Apart from the images, every record below must be given again without alteration.
=== Begin Enclosure ===
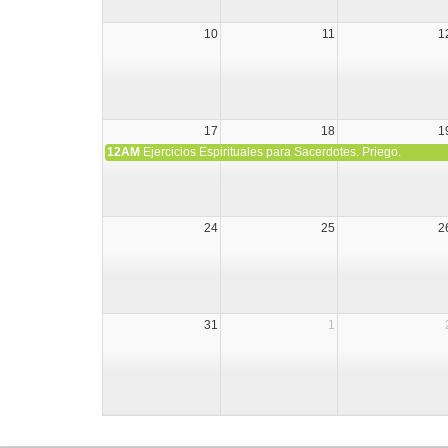
10
11
1
17
18
1
12AM
Ejercicios Espirituales para Sacerdotes. Priego.
24
25
2
31
1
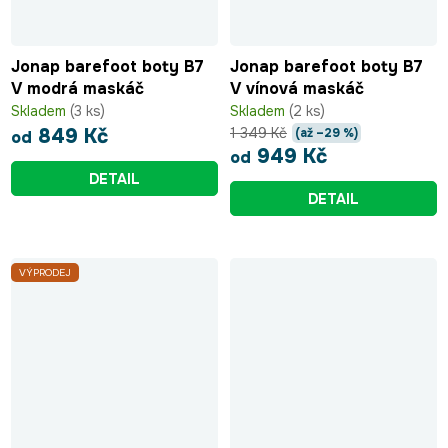
Jonap barefoot boty B7
Jonap barefoot boty B7
V modrá maskáč
V vínová maskáč
Skladem
(3 ks)
Skladem
(2 ks)
1 349 Kč
849 Kč
(až –29 %)
od
949 Kč
od
DETAIL
DETAIL
VÝPRODEJ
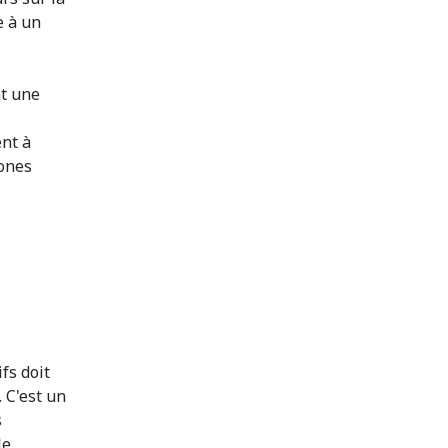
e à un
nt une
ent à
zones
s
fs doit
 C'est un
s
le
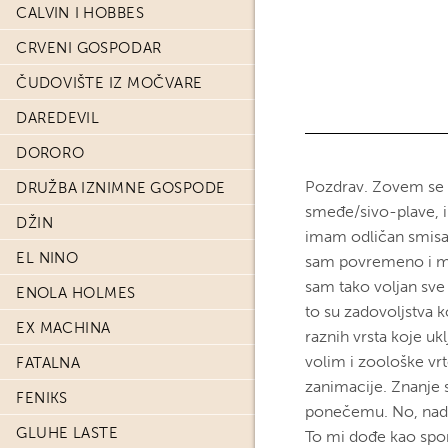
CALVIN I HOBBES
CRVENI GOSPODAR
ČUDOVIŠTE IZ MOČVARE
DAREDEVIL
DORORO
Pozdrav. Zovem se 
DRUŽBA IZNIMNE GOSPODE
smeđe/sivo-plave, 
DŽIN
imam odličan smisa
EL NINO
sam povremeno i ma
sam tako voljan sve
ENOLA HOLMES
to su zadovoljstva k
EX MACHINA
raznih vrsta koje ukl
volim i zoološke vr
FATALNA
zanimacije. Znanje 
FENIKS
ponečemu. No, nadas
GLUHE LASTE
To mi dođe kao spon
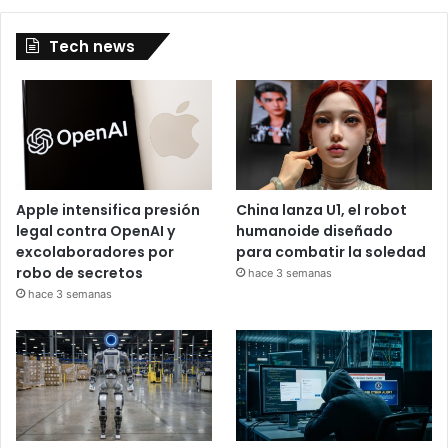
Tech news
Apple intensifica presión
China lanza U1, el robot
legal contra OpenAI y
humanoide diseñado
excolaboradores por
para combatir la soledad
robo de secretos
hace 3 semanas
hace 3 semanas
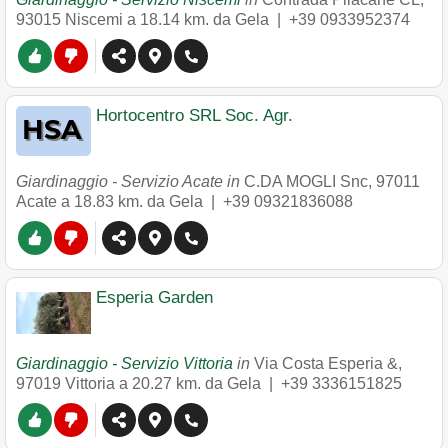
93015
Niscemi
a 18.14 km. da Gela |
+39 0933952374
Hortocentro SRL Soc. Agr.
Giardinaggio - Servizio Acate in
C.DA MOGLI Snc
,
97011
Acate
a 18.83 km. da Gela |
+39 09321836088
Esperia Garden
Giardinaggio - Servizio Vittoria
in
Via Costa Esperia &
,
97019
Vittoria
a 20.27 km. da Gela |
+39 3336151825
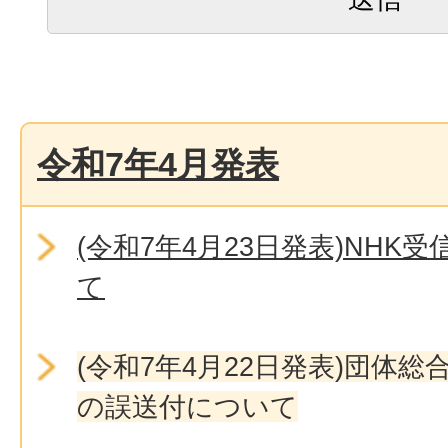
令和7年4月発表
(令和7年4月23日発表)NHK
て
(令和7年4月22日発表)団体
の誤送付について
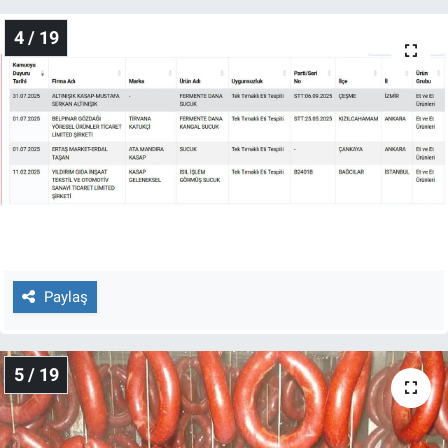
4 / 19
Paylaş
5 / 19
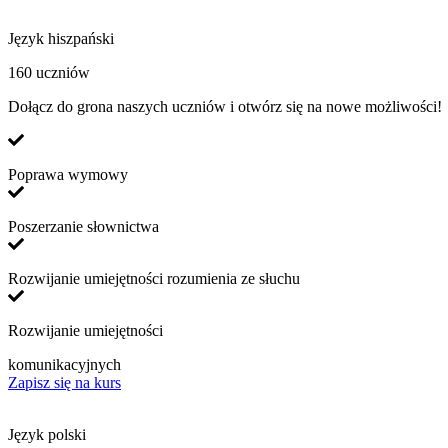
Język hiszpański
160 uczniów
Dołącz do grona naszych uczniów i otwórz się na nowe możliwości!
Poprawa wymowy
Poszerzanie słownictwa
Rozwijanie umiejętności rozumienia ze słuchu
Rozwijanie umiejętności
komunikacyjnych
Zapisz się na kurs
Język polski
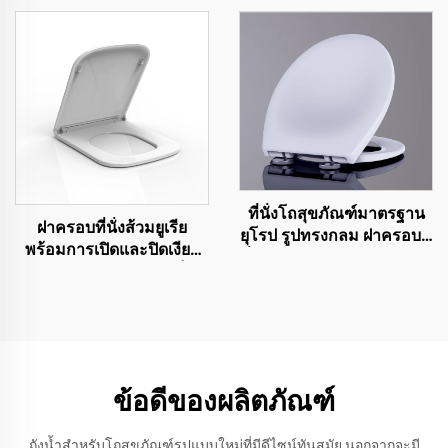
ด้วยราคาคุณภาพสูงแต่
ราคาถูก
ที่นั่งโถสุขภัณฑ์มาตรฐาน
ฝาครอบที่นั่งส้วมยูเรีย
ยุโรป รูปทรงกลม ฝาครอบที่
พร้อมการเปิดและปิดเงียบ
นั่งสุขภัณฑ์ โถส้วม เปิดด้าน
ระบบปล่อยอย่างรวดเร็ว
หน้า
สำหรับอุปกรณ์เสริมห้องน้ำ
โดยผู้ผลิตที่นั่งส้วม
ข้อดีของผลิตภัณฑ์
ถังน้ำสำหรับโถสุขภัณฑ์รูปแบบใหม่ที่มีดีไซน์ทันสมัย นอกจากจะมี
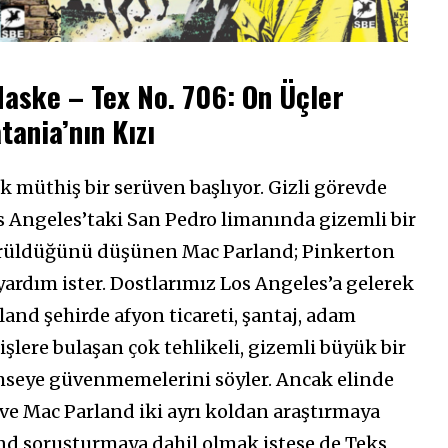
aske – Tex No. 706: On Üçler
tania’nın Kızı
ek müthiş bir serüven başlıyor. Gizli görevde
s Angeles’taki San Pedro limanında gizemli bir
dürüldüğünü düşünen Mac Parland; Pinkerton
yardım ister. Dostlarımız Los Angeles’a gelerek
and şehirde afyon ticareti, şantaj, adam
işlere bulaşan çok tehlikeli, gizemli büyük bir
seye güvenmemelerini söyler. Ancak elinde
 ve Mac Parland iki ayrı koldan araştırmaya
and soruşturmaya dahil olmak istese de Teks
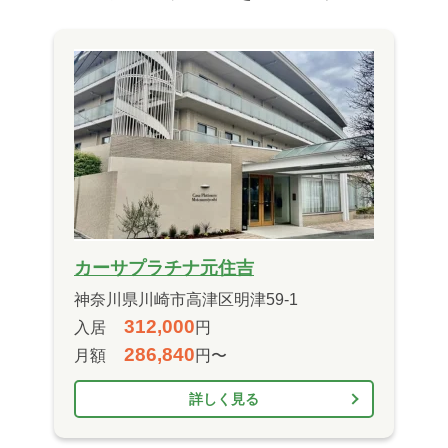
カーサプラチナ元住吉
神奈川県川崎市高津区明津59-1
312,000
入居
円
286,840
月額
円〜
詳しく見る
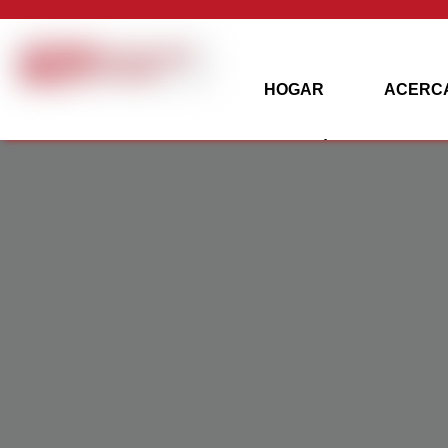
HOGAR
ACERCA
ENERGÍA SOLAR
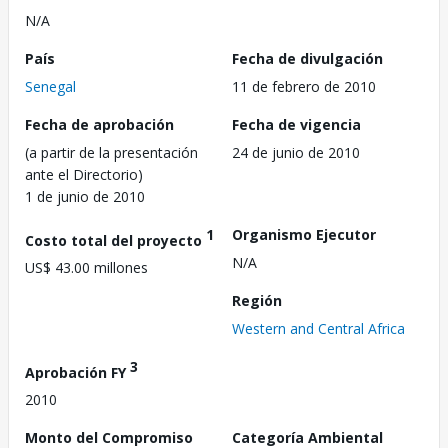
N/A
País
Fecha de divulgación
Senegal
11 de febrero de 2010
Fecha de aprobación
Fecha de vigencia
(a partir de la presentación
24 de junio de 2010
ante el Directorio)
1 de junio de 2010
1
Organismo Ejecutor
Costo total del proyecto
N/A
US$ 43.00 millones
Región
Western and Central Africa
3
Aprobación FY
2010
Monto del Compromiso
Categoría Ambiental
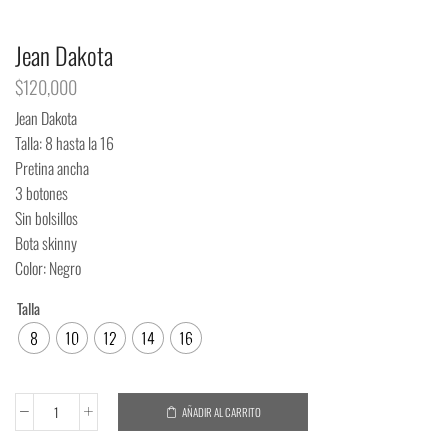
Jean Dakota
$
120,000
Jean Dakota
Talla: 8 hasta la 16
Pretina ancha
3 botones
Sin bolsillos
Bota skinny
Color: Negro
Talla
8
10
12
14
16
AÑADIR AL CARRITO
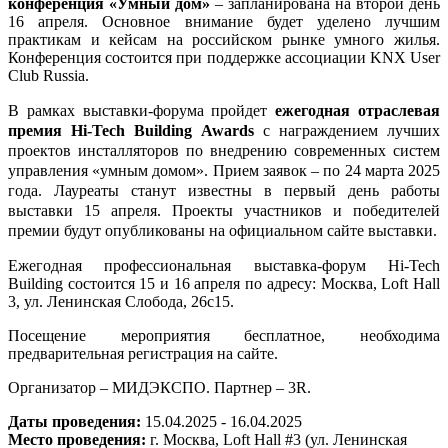
конференция «Умный дом»
– запланирована на второй день
16 апреля. Основное внимание будет уделено лучшим
практикам и кейсам на российском рынке умного жилья.
Конференция состоится при поддержке ассоциации
KNX
User
Club
Russia
.
В рамках
выставки-форума
пройдет
ежегодная отраслевая
премия
Hi
-
Tech
Building
Awards
с награждением
лучших
проектов инсталляторов по внедрению современных систем
управления «умным домом».
Прием заявок – по 24 марта 2025
года. Лауреаты станут известны в первый день работы
выставки 15 апреля. Проекты участников и победителей
премии будут опубликованы на официальном сайте выставки.
Ежегодная профессиональная выставка-форум Hi-Tech
Building состоится 15 и 16 апреля по адресу: Москва, Loft Hall
3, ул. Ленинская Слобода, 26с15.
Посещение мероприятия бесплатное, необходима
предварительная регистрация на сайте.
Организатор – МИДЭКСПО.
Партнер –
3R
.
Даты проведения:
15.04.2025 - 16.04.2025
Место проведения:
г. Москва, Loft Hall #3 (ул. Ленинская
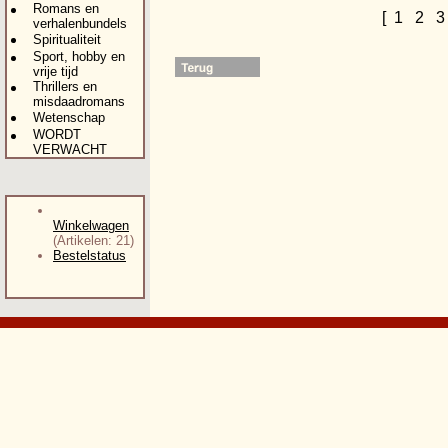
Romans en
[
1
2
verhalenbundels
Spiritualiteit
Sport, hobby en
vrije tijd
Thrillers en
misdaadromans
Wetenschap
WORDT
VERWACHT
Winkelwagen
(Artikelen: 21)
Bestelstatus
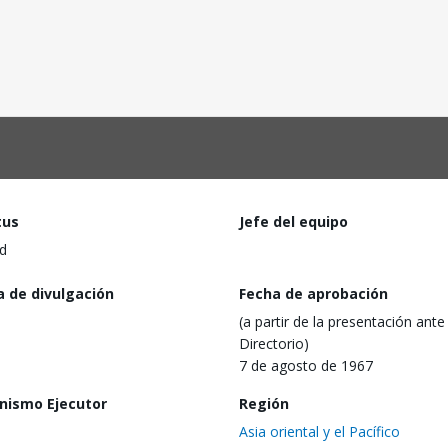
tus
Jefe del equipo
d
a de divulgación
Fecha de aprobación
(a partir de la presentación ante 
Directorio)
7 de agosto de 1967
nismo Ejecutor
Región
Asia oriental y el Pacífico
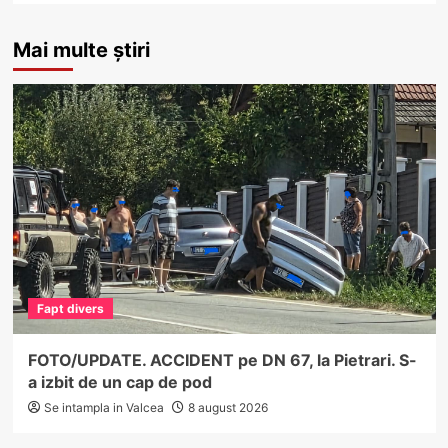
Mai multe știri
Fapt divers
FOTO/UPDATE. ACCIDENT pe DN 67, la Pietrari. S-
a izbit de un cap de pod
Se intampla in Valcea
8 august 2026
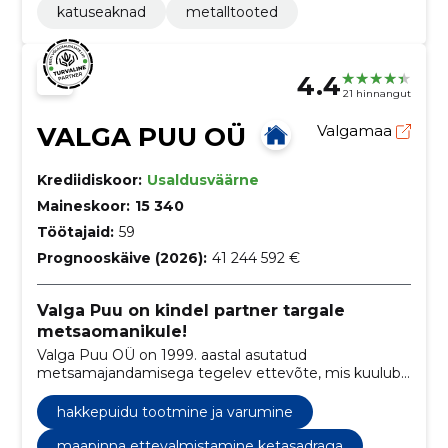
katuseaknad
metalltooted
4.4
21 hinnangut
VALGA PUU OÜ
Valgamaa
Krediidiskoor:
Usaldusväärne
Maineskoor:
15 340
Töötajaid:
59
Prognooskäive (2026):
41 244 592 €
Valga Puu on kindel partner targale
metsaomanikule!
Valga Puu OÜ on 1999. aastal asutatud
metsamajandamisega tegelev ettevõte, mis kuulub
metsanduskontserni Graanul Mets.
hakkepuidu tootmine ja varumine
maapinna ettevalmistamine ketasadraga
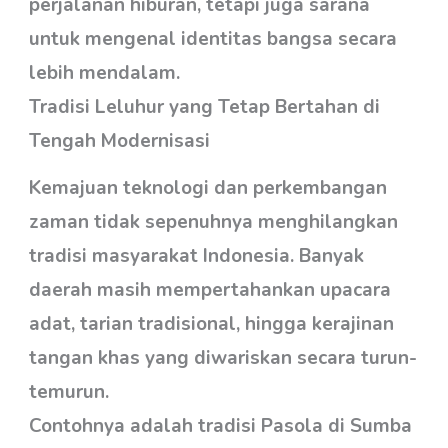
perjalanan hiburan, tetapi juga sarana
untuk mengenal identitas bangsa secara
lebih mendalam.
Tradisi Leluhur yang Tetap Bertahan di
Tengah Modernisasi
Kemajuan teknologi dan perkembangan
zaman tidak sepenuhnya menghilangkan
tradisi masyarakat Indonesia. Banyak
daerah masih mempertahankan upacara
adat, tarian tradisional, hingga kerajinan
tangan khas yang diwariskan secara turun-
temurun.
Contohnya adalah tradisi Pasola di Sumba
=== End Enclosure ===
| RESPONSE TO THIS TASK |
10
11
1
17
18
1
12AM
Ejercicios Espirituales para Sacerdotes. Priego.
24
25
2
31
1
Jonap barefoot boty B7
Jonap barefoot boty B7
V modrá maskáč
V vínová maskáč
Skladem
(3 ks)
Skladem
(2 ks)
1 349 Kč
849 Kč
(až –29 %)
od
949 Kč
od
DETAIL
DETAIL
VÝPRODEJ
e à un
nt une
ent à
zones
s
fs doit
 C'est un
s
le
CALVIN I HOBBES
CRVENI GOSPODAR
ČUDOVIŠTE IZ MOČVARE
DAREDEVIL
DORORO
Pozdrav. Zovem se 
DRUŽBA IZNIMNE GOSPODE
smeđe/sivo-plave, 
DŽIN
imam odličan smisa
EL NINO
sam povremeno i ma
sam tako voljan sve
ENOLA HOLMES
to su zadovoljstva k
EX MACHINA
raznih vrsta koje ukl
volim i zoološke vr
FATALNA
zanimacije. Znanje 
FENIKS
ponečemu. No, nadas
GLUHE LASTE
To mi dođe kao spon
Tech news
Apple intensifica presión
China lanza U1, el robot
legal contra OpenAI y
humanoide diseñado
excolaboradores por
para combatir la soledad
robo de secretos
hace 3 semanas
hace 3 semanas
93015
Niscemi
a 18.14 km. da Gela |
+39 0933952374
Hortocentro SRL Soc. Agr.
Giardinaggio - Servizio Acate in
C.DA MOGLI Snc
,
97011
Acate
a 18.83 km. da Gela |
+39 09321836088
Esperia Garden
Giardinaggio - Servizio Vittoria
in
Via Costa Esperia &
,
97019
Vittoria
a 20.27 km. da Gela |
+39 3336151825
令和7年4月発表
(令和7年4月23日発表)NHK
て
(令和7年4月22日発表)団体
の誤送付について
4 / 19
Paylaş
5 / 19
Język hiszpański
160 uczniów
Dołącz do grona naszych uczniów i otwórz się na nowe możliwości!
Poprawa wymowy
Poszerzanie słownictwa
Rozwijanie umiejętności rozumienia ze słuchu
Rozwijanie umiejętności
komunikacyjnych
Zapisz się na kurs
Język polski
ด้วยราคาคุณภาพสูงแต่
ราคาถูก
ที่นั่งโถสุขภัณฑ์มาตรฐาน
ฝาครอบที่นั่งส้วมยูเรีย
ยุโรป รูปทรงกลม ฝาครอบที่
พร้อมการเปิดและปิดเงียบ
นั่งสุขภัณฑ์ โถส้วม เปิดด้าน
ระบบปล่อยอย่างรวดเร็ว
หน้า
สำหรับอุปกรณ์เสริมห้องน้ำ
โดยผู้ผลิตที่นั่งส้วม
ข้อดีของผลิตภัณฑ์
ถังน้ำสำหรับโถสุขภัณฑ์รูปแบบใหม่ที่มีดีไซน์ทันสมัย นอกจากจะมี
aske – Tex No. 706: On Üçler
tania’nın Kızı
ek müthiş bir serüven başlıyor. Gizli görevde
s Angeles’taki San Pedro limanında gizemli bir
dürüldüğünü düşünen Mac Parland; Pinkerton
yardım ister. Dostlarımız Los Angeles’a gelerek
and şehirde afyon ticareti, şantaj, adam
işlere bulaşan çok tehlikeli, gizemli büyük bir
seye güvenmemelerini söyler. Ancak elinde
 ve Mac Parland iki ayrı koldan araştırmaya
and soruşturmaya dahil olmak istese de Teks
カーサプラチナ元住吉
神奈川県川崎市高津区明津59-1
312,000
入居
円
286,840
月額
円〜
詳しく見る
HOGAR
ACERCA
ENERGÍA SOLAR
N/A
País
Fecha de divulgación
Senegal
11 de febrero de 2010
Fecha de aprobación
Fecha de vigencia
(a partir de la presentación
24 de junio de 2010
ante el Directorio)
1 de junio de 2010
1
Organismo Ejecutor
Costo total del proyecto
N/A
US$ 43.00 millones
Región
Western and Central Africa
3
Aprobación FY
2010
Monto del Compromiso
Categoría Ambiental
Jean Dakota
$
120,000
Jean Dakota
Talla: 8 hasta la 16
Pretina ancha
3 botones
Sin bolsillos
Bota skinny
Color: Negro
Talla
8
10
12
14
16
AÑADIR AL CARRITO
конференция «Умный дом»
– запланирована на второй день
16 апреля. Основное внимание будет уделено лучшим
практикам и кейсам на российском рынке умного жилья.
Конференция состоится при поддержке ассоциации
KNX
User
Club
Russia
.
В рамках
выставки-форума
пройдет
ежегодная отраслевая
премия
Hi
-
Tech
Building
Awards
с награждением
лучших
проектов инсталляторов по внедрению современных систем
управления «умным домом».
Прием заявок – по 24 марта 2025
года. Лауреаты станут известны в первый день работы
выставки 15 апреля. Проекты участников и победителей
премии будут опубликованы на официальном сайте выставки.
Ежегодная профессиональная выставка-форум Hi-Tech
Building состоится 15 и 16 апреля по адресу: Москва, Loft Hall
3, ул. Ленинская Слобода, 26с15.
Посещение мероприятия бесплатное, необходима
предварительная регистрация на сайте.
Организатор – МИДЭКСПО.
Партнер –
3R
.
Даты проведения:
15.04.2025 - 16.04.2025
Место проведения:
г. Москва, Loft Hall #3 (ул. Ленинская
Romans en
[
1
2
verhalenbundels
Spiritualiteit
Sport, hobby en
vrije tijd
Thrillers en
misdaadromans
Wetenschap
WORDT
VERWACHT
Winkelwagen
(Artikelen: 21)
Bestelstatus
tus
Jefe del equipo
d
a de divulgación
Fecha de aprobación
(a partir de la presentación ante 
Directorio)
7 de agosto de 1967
nismo Ejecutor
Región
Asia oriental y el Pacífico
Mai multe știri
Fapt divers
FOTO/UPDATE. ACCIDENT pe DN 67, la Pietrari. S-
a izbit de un cap de pod
Se intampla in Valcea
8 august 2026
katuseaknad
metalltooted
4.4
21 hinnangut
VALGA PUU OÜ
Valgamaa
Krediidiskoor:
Usaldusväärne
Maineskoor:
15 340
Töötajaid:
59
Prognooskäive (2026):
41 244 592 €
Valga Puu on kindel partner targale
metsaomanikule!
Valga Puu OÜ on 1999. aastal asutatud
metsamajandamisega tegelev ettevõte, mis kuulub
metsanduskontserni Graanul Mets.
hakkepuidu tootmine ja varumine
maapinna ettevalmistamine ketasadraga
perjalanan hiburan, tetapi juga sarana
untuk mengenal identitas bangsa secara
lebih mendalam.
Tradisi Leluhur yang Tetap Bertahan di
Tengah Modernisasi
Kemajuan teknologi dan perkembangan
zaman tidak sepenuhnya menghilangkan
tradisi masyarakat Indonesia. Banyak
daerah masih mempertahankan upacara
adat, tarian tradisional, hingga kerajinan
tangan khas yang diwariskan secara turun-
temurun.
Contohnya adalah tradisi Pasola di Sumba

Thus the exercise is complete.